Our escape was supposed to be pretty much immediate. We thought we’d row to Uruguay, but in the end we stayed on the island for three months. I was always with Cleo and Cleo was always with the Virgin, that chunk of cement that occupies the centre of the living room still today, even if we are able to buy art after the success of our cumbia opera. The centre of our living room is an altar. I don’t believe in the Holy Trinity or in the virgin wife, mother, sister and daughter, but I live with Cleopatra, my wife, the mother of my daughter. I love her and so I’ve come to terms with this trinity. We started out in March and we didn’t end up leaving until the end of June. All this was almost two years after that first day Daniel and I had happily set off down the road to the slum.
We had no idea that that road was like the passageway to another dimension, the most important channel-change of our lives. Or at least of mine; I don’t know if Daniel was able to change his. I don’t think so. We’d stopped for coffee on the road... it must have been early November. I clearly remember the crowd of little slum children with white flowers spilling from their hands. They would throw themselves against the windshields shouting ‘Jasmines! Jasmines! Don’t you want some flowers, doll? Buy your girl a bouquet, boss, it’s just some spare change.’ I wanted some and Daniel liked the smell so the kid left with the change and his body in one piece. He was lucky, it’s easy to get hit in these zealous sales attempts. Every once in a while the tarmac gets splattered with their guts and the cars don’t stop and the kids end up flattened, like the dogs on the same roads.
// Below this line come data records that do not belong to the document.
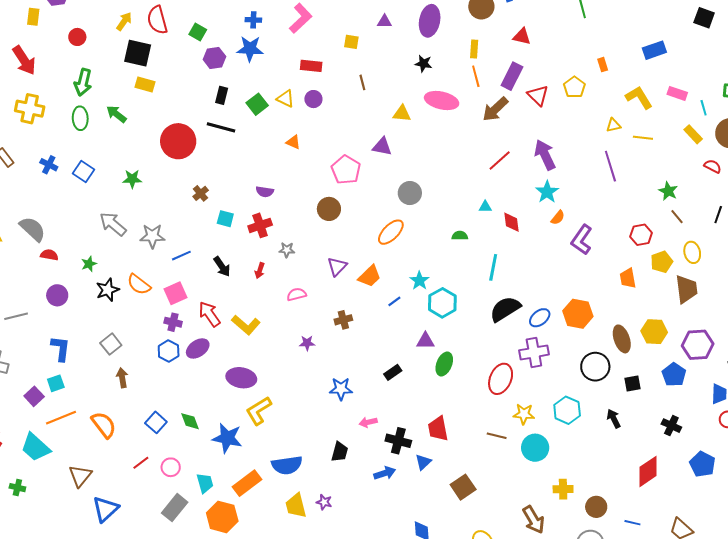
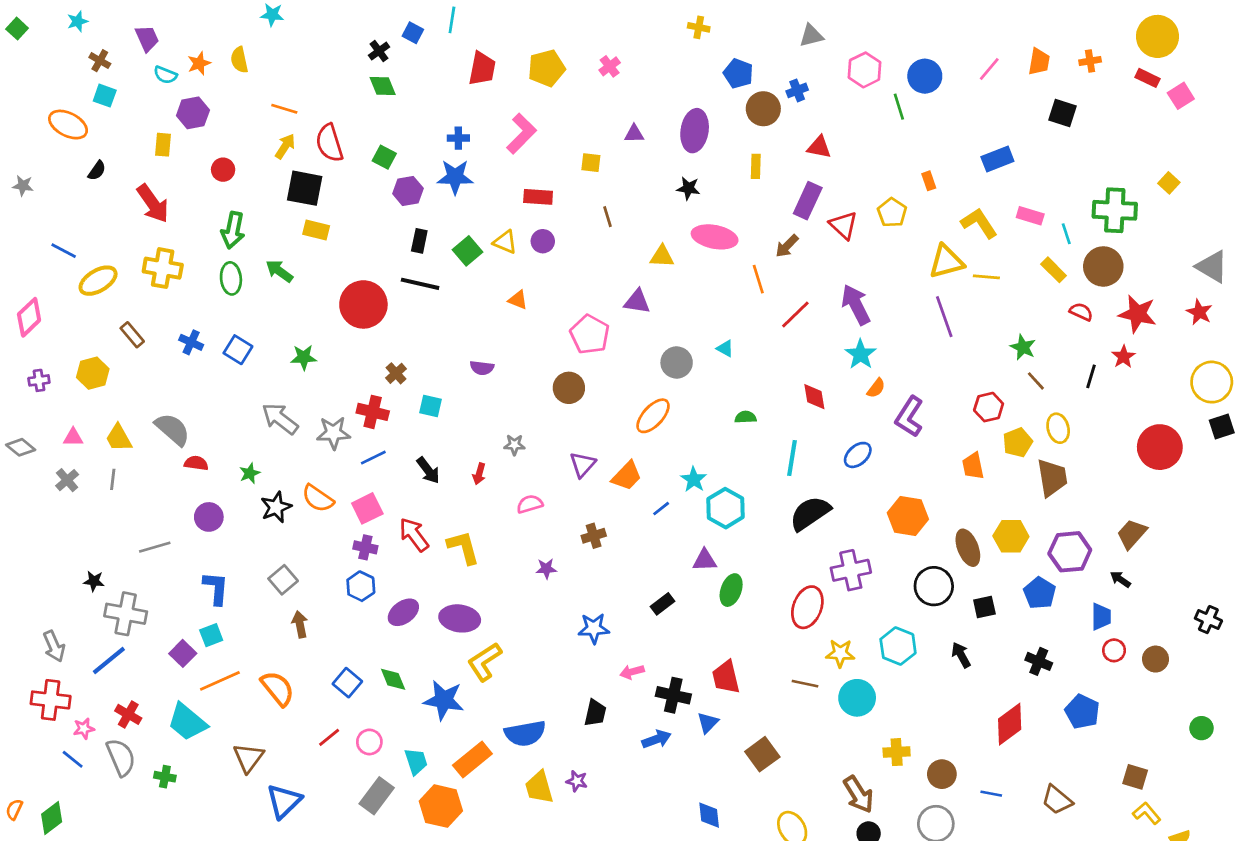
orange line: (476, 76) -> (758, 279), moved
brown arrow: (495, 109) -> (787, 246), size x0.7
yellow triangle: (614, 125) -> (946, 262), size x1.8
cyan triangle: (485, 207) -> (725, 348), moved, turned 32
red cross: (260, 225) -> (373, 412), moved, turned 35
blue ellipse: (540, 318) -> (858, 455), moved
yellow L-shape: (246, 325) -> (463, 547), turned -144
purple ellipse: (198, 348) -> (403, 612), moved

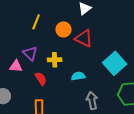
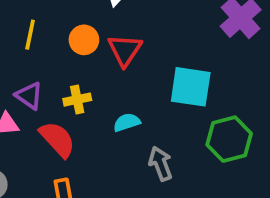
red triangle: (84, 38) -> (125, 50), turned 48
cyan square: (115, 63) -> (191, 87), turned -30
red semicircle: (41, 79) -> (57, 139), size x1.5

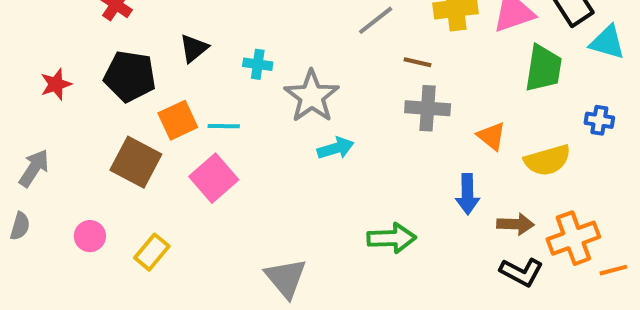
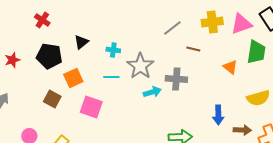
gray cross: (428, 108) -> (176, 79), moved
cyan line: (224, 126) -> (111, 77), moved
orange triangle: (491, 136) -> (230, 67), moved
brown square: (136, 162) -> (52, 99), size x0.7
pink square: (214, 178) -> (91, 107), turned -30

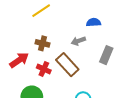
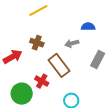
red cross: (44, 69) -> (42, 81), moved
It was early November when we first visited the slum, Daniel and I, together but united by what? What were the bonds that held us together? They were strong bonds and they endured, from the moment we met until his death. Was it something to do with that infantile faith he had in his Kirlian photos? For the record, my aura is blue and ‘blue is the colour of noble souls’, as Daniel affirmed with unshakeable certainty. It was the kind of faith an engineer has in his equipment. Daniel needed the electronic sophistication of his Kirlian camera’s lens in order to believe something else existed, to believe in goodness, and in a limitless colour, the colour blue. There was good in me, according to Daniel. And isn’t that kind of certainty enough of a bond?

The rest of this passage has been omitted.